Anzitutto, occorre sfatare il mito di un conflitto insanabile tra crescita economica e azioni di contrasto al cambiamento climatico. Gli investimenti ecosostenibili offrono nuove opportunità di innovazione e quindi anche possibilità di nuova occupazione. In secondo luogo, occorre porre l’accento sul fatto che i finanziamenti per il clima rappresentano, appunto, un investimento, non un costo. Le politiche climatiche possono promuovere iniziative nel settore privato con ricadute positive sia nell’immediato che nel futuro. In terzo luogo, queste politiche richiedono finanziamenti che, se gestiti in modo adeguato, sono in grado di modellare e persino creare mercati incanalando prestiti, sovvenzioni, garanzie e strumenti basati sul debito e sul capitale proprio verso aziende disposte a investire nella soluzione di problemi specifici. In quarto luogo, una transizione verde ed equa richiede un nuovo contratto sociale, il che significa ridefinire le forme tradizionali di partnership tra governo e imprese.
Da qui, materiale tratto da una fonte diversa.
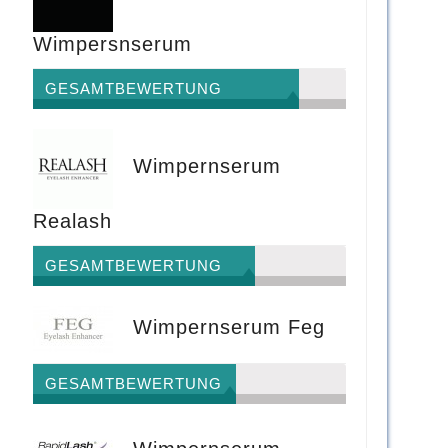
Wimpersnserum
GESAMTBEWERTUNG
Wimpernserum
Realash
GESAMTBEWERTUNG
Wimpernserum Feg
GESAMTBEWERTUNG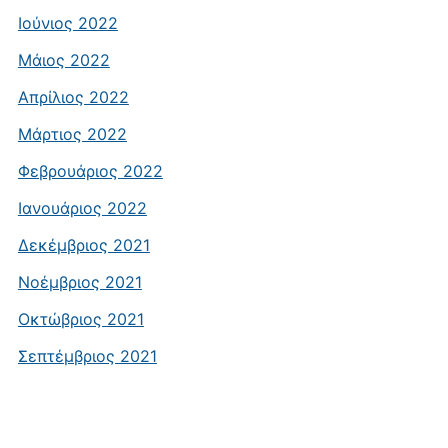
Ιούνιος 2022
Μάιος 2022
Απρίλιος 2022
Μάρτιος 2022
Φεβρουάριος 2022
Ιανουάριος 2022
Δεκέμβριος 2021
Νοέμβριος 2021
Οκτώβριος 2021
Σεπτέμβριος 2021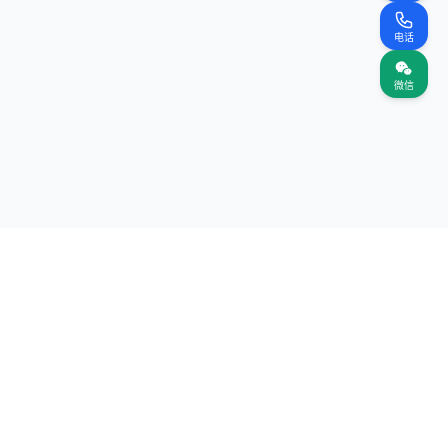
电话
微信
关注我们
网站
（首页）
案名录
Se guardiamo alle prossime elezioni europee, è evidente come l’esigenza di una narrazione verde progressista sia divenuta imperativa. Per persuadere gli elettori, occorre mostrare come i nuovi investimenti pubblici e privati mirati a risultati vantaggiosi dal punto di vista sociale e ambientale possano creare un moltiplicatore di crescita a livello economico. Il cambiamento è difficile, pieno di insidie e ci saranno vincitori e vinti. Ma è ormai la sola opzione disponibile, dal momento che il settore agricolo è responsabile del 10,3% delle emissioni di gas serra dell’Ue e quasi il 70% di esse proviene dal settore dell’allevamento. Non sarà facile, ma resta il fatto che per il clima e la società le opzioni più costose rimangono l’inerzia e l’inazione.